Financial ratings agency Moody's Investor Service cut the Philippines' long-term foreign currency debt rating two levels to BA-2 to BA-1. A lower rating means that investors may feel a country's bonds and other investments are too risky.
Moody's said the government has not done enough to control fiscal imbalances, and the coming presidential election in May has cast a shadow of uncertainty on the economy.
President Gloria Arroyo is seeking a second term in office, but her biggest challenger, movie star Fernando Poe, is ahead in the polls.
Financial analyst Gilbert Lopez of investment bank ING in Manila says the business community fears a victory by Mr. Poe will not help the Philippines's struggling economy. "There was a survey and it would show that the movie actor Fernando Poe Junior is having a sizable lead," said Mr. Lopez. "That puts some worry to some investors."
One of the world's biggest computer chip makers, Taiwan Semiconductor Manufacturing Company, reported net profit of $1.4 billion for 2003, which is a leap of 118 percent from the previous year. The company says net profit from October to December surged as demand increased for silicon sheets containing computer chips.

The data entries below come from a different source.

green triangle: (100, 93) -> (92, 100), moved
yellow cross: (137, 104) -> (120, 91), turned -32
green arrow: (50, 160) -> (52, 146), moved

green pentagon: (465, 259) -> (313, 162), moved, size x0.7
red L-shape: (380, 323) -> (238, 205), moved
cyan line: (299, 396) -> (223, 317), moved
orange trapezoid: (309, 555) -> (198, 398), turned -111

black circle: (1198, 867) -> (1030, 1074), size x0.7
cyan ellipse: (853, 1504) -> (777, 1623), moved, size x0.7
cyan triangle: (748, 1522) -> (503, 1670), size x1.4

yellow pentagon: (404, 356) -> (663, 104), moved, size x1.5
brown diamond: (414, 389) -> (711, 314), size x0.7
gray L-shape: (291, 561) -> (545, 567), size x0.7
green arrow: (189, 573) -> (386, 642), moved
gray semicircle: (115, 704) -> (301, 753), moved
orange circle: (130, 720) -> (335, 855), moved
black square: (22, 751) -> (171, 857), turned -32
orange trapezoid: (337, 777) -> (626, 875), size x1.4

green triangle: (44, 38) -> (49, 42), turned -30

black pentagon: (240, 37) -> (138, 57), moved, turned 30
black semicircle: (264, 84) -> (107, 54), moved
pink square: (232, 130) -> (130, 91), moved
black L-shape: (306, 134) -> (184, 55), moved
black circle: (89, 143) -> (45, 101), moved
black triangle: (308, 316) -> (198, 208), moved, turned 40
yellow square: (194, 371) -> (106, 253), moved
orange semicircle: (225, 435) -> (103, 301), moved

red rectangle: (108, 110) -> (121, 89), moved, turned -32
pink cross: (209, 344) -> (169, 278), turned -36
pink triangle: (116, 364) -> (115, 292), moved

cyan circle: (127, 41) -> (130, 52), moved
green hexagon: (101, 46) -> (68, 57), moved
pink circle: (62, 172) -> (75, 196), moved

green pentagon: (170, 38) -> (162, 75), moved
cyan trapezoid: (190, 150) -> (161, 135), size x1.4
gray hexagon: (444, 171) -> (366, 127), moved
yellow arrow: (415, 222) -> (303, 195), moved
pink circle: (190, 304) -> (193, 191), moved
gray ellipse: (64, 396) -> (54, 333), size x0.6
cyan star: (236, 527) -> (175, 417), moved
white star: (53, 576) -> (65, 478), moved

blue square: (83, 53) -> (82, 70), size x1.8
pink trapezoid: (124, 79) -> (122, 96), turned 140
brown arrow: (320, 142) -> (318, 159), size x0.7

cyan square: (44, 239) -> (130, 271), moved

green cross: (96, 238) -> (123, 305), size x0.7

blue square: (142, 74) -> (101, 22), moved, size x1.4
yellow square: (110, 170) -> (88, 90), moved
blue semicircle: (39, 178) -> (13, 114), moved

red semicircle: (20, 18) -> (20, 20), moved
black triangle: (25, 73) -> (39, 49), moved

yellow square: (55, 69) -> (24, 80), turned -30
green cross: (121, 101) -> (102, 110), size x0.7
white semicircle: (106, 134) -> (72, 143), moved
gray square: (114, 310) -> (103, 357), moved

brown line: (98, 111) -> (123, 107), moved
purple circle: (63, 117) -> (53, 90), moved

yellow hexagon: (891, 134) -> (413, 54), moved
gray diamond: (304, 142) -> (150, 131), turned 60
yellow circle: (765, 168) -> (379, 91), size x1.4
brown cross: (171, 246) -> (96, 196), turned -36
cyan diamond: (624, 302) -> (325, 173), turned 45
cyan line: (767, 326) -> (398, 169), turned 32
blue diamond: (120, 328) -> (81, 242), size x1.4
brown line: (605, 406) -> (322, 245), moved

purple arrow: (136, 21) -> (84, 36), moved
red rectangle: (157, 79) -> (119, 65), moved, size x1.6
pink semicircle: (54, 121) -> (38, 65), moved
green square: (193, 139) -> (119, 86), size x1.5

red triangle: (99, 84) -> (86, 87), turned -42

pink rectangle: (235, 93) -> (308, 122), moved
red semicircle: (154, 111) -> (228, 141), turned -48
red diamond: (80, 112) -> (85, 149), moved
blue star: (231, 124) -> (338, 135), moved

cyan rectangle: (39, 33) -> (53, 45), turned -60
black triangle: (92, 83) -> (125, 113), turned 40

In a global survey of property, consulting firm Jones Lang LaSalle said real estate transactions have become more transparent in a third of the countries in the Asia-Pacific region. The index takes into account issues such as the availability of accurate market data, the enforceability of property rights and building codes.
The agency ranked Australia and New Zealand as the most transparent places in Asia for property transactions.
Hong Kong, Singapore and Malaysia were categorized as transparent, Japan South Korea and Thailand were reported as semi-transparent.
The consulting firm said reforms begun after the 1997 Asian financial crisis, as well as new rules for real estate investment funds, had helped improve transparency.